Planning food for 150 people at a time is tough, even under the best of circumstances. Add the stress and financial worries of planning a wedding, and it is no surprise that a lot of wedding food is bland and forgettable at best, and overcooked and inedible at worst. Some of the reasons are obvious — caterers often want to avoid strongly flavored or spicy food so as not to offend anyone, high-quality steak or pork can be expensive and is often not used, and the simple act of cooking 150 meals can lead to overcooking or food sitting around for longer than ideal.
Your wedding might not be centered around food, but that doesn’t mean you can’t make choices to get the most flavorful options. Here are a few things to keep in mind as you choose a caterer and plan a menu.
1. Whenever possible, choose something local and in season. Not only will the food taste better (and you can tout your eco-credentials to your friends) but local food can be more affordable in season. Don’t know what is in season? That is what your caterer is for. Your caterer is a professional, who hopefully has a deep love of food and cooking, and will be able to give you tips on what will be available and flavorful during your wedding.
Another benefit of choosing local foods is to showcase your city to your guests.
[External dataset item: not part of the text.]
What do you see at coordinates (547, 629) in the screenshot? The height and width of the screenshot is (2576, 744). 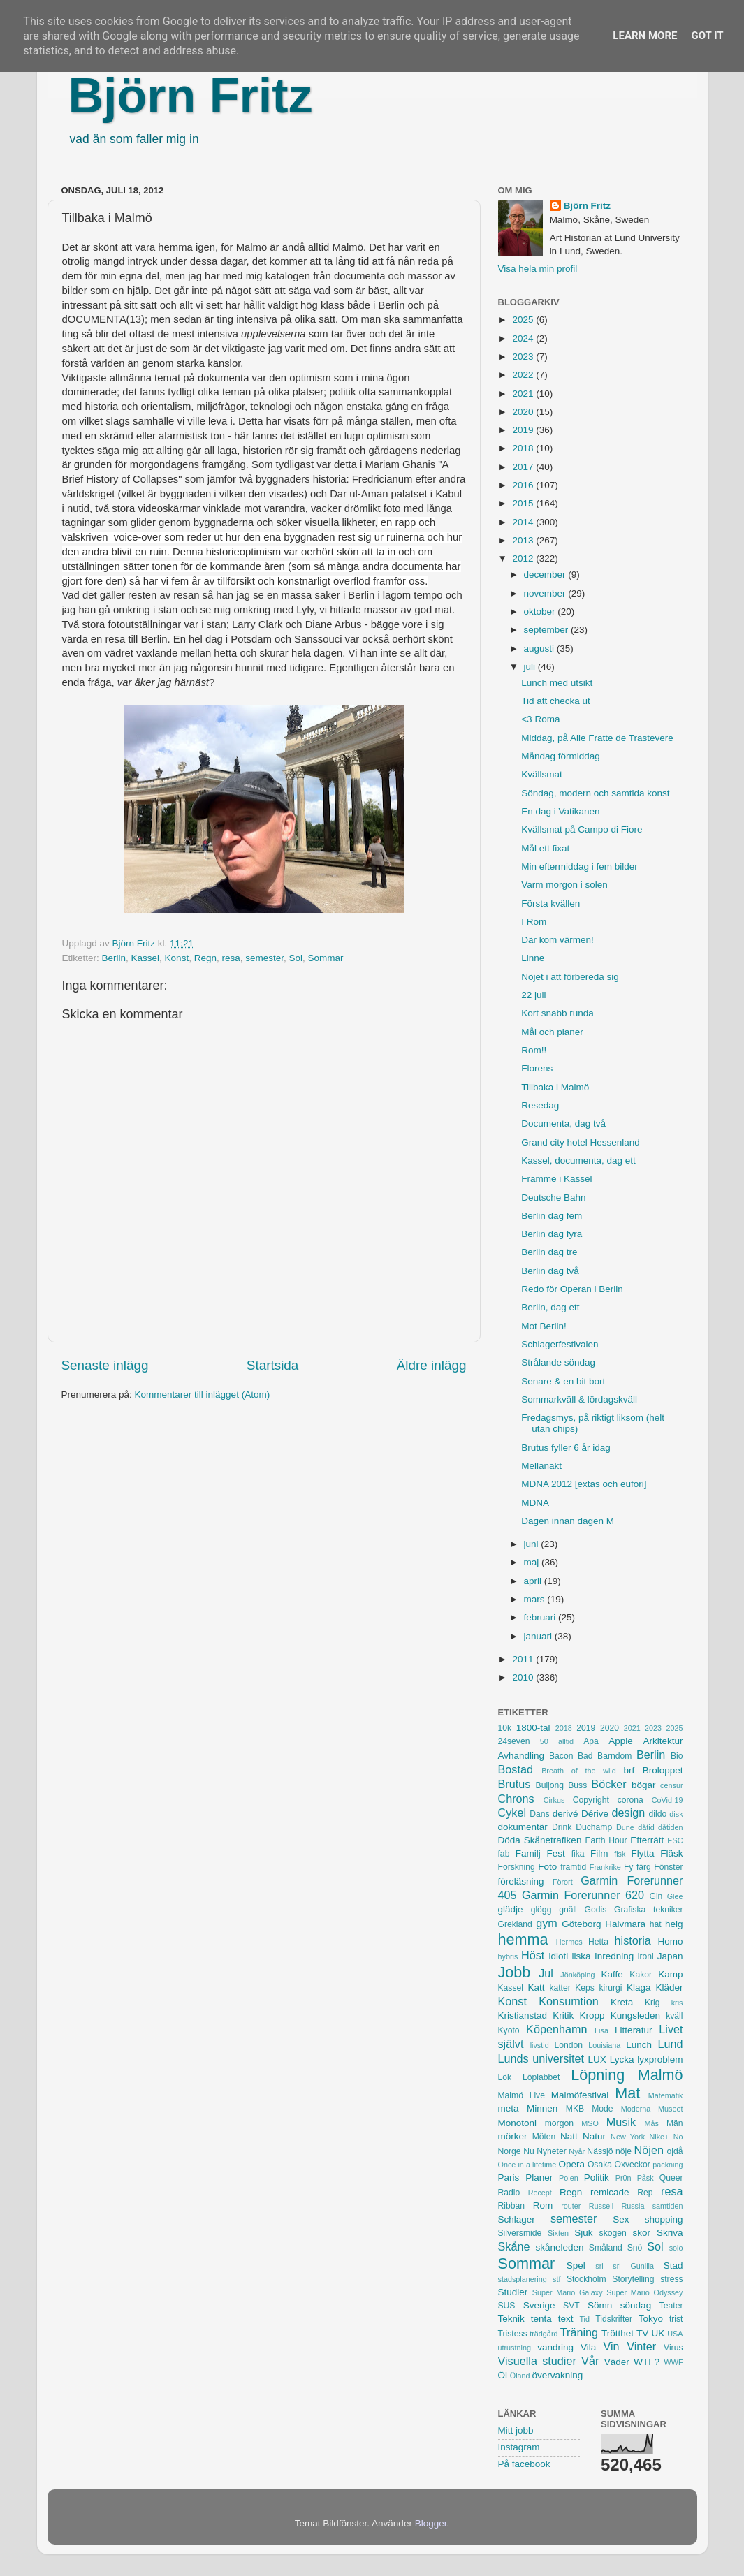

Show them what Midwesterner are made of and serve locally made cheeses, locally grown apples, maple syrup, or wild rice.
2. Take a moment to think about what foods you actually like. It is probably not going to be chicken cordon bleu or beef tips in sauce, yet that is what most people choose for their wedding menu. Choosing food out of obligation or because “that is what food is like at weddings” will guarantee you have a forgettable meal.
Instead, think about choosing a food item that had real interest for you, such as a favorite recipe or comfort food, and then talk with your caterer about options. A few years ago, I attended a wedding at a lodge up north where the choices are usually chicken or beef, but the bride and groom loved spicy food and wanted a vegetarian option, so guests had the option of chicken or Thai green curry with tofu.
Along with choosing foods you are excited about, you should also feel comfortable losing foods that you don’t care about. There are no event police on the day of your wedding to ticket you for not having a salad course, or only having one meat option for guests to choose from. You can use that savings to make another part of your meal special.
3. Think outside the box. Often wedding food is mediocre because the challenge of having 150 hot meals has to take precedence over serving the most delicious food possible. If you rethink what a “meal” has to look like, you can have a lot more options to boost flavor.
Having a party food (something that is meant to be heated as one big unit or served room temperature) guarantees flavor, consistency, and temperature. Consider a lasagna or even a large pig roast — slices can be carved to order in a buffet line. A friend served a cold party food for her wedding: a sandwich buffet. Guests had lots of options because they made their own meals, and the components were top-notch.
If you don’t need a sit-down meal at all, choosing food stations or hot passed appetizers is a great option. Individual foods are presented by the caterer in the way that will best showcase their flavor and can be replenished as needed. Also, when you get little “bites” of food, there is no room for bland asparagus or overcooked steak.
4. Go off menu. Your caterer runs a business, and they have plenty of couples who come in, circle two meats and a salad, and leave without ever really talking about food. That is efficient for them, and works for many couples. But your caterer is also a food lover, and you should utilize that love to yield better results. Many caterers are excited to work with couples who want “different” foods because they don’t often get the chance to experiment.
Talk with your caterer about designing a menu or bringing in different ingredients to better serve your needs. If you love the chicken but find it bland, ask for a flavorful sauce. If you love curry but your caterer doesn’t currently offer it, give them a recipe and ask if they will work off of that. Often, revising a dish or adding a special ingredient will not cost much more than the “on menu” options, but will personalize your menu and add more flavor.
5. Finally, splurge on something fabulous. Choosing the least expensive options will lead to forgettable foods. if you choose one aspect of your meal — a cheese plate, local vegetables, mango sauce for pork — you guarantee that part of your meal will be wonderful and memorable.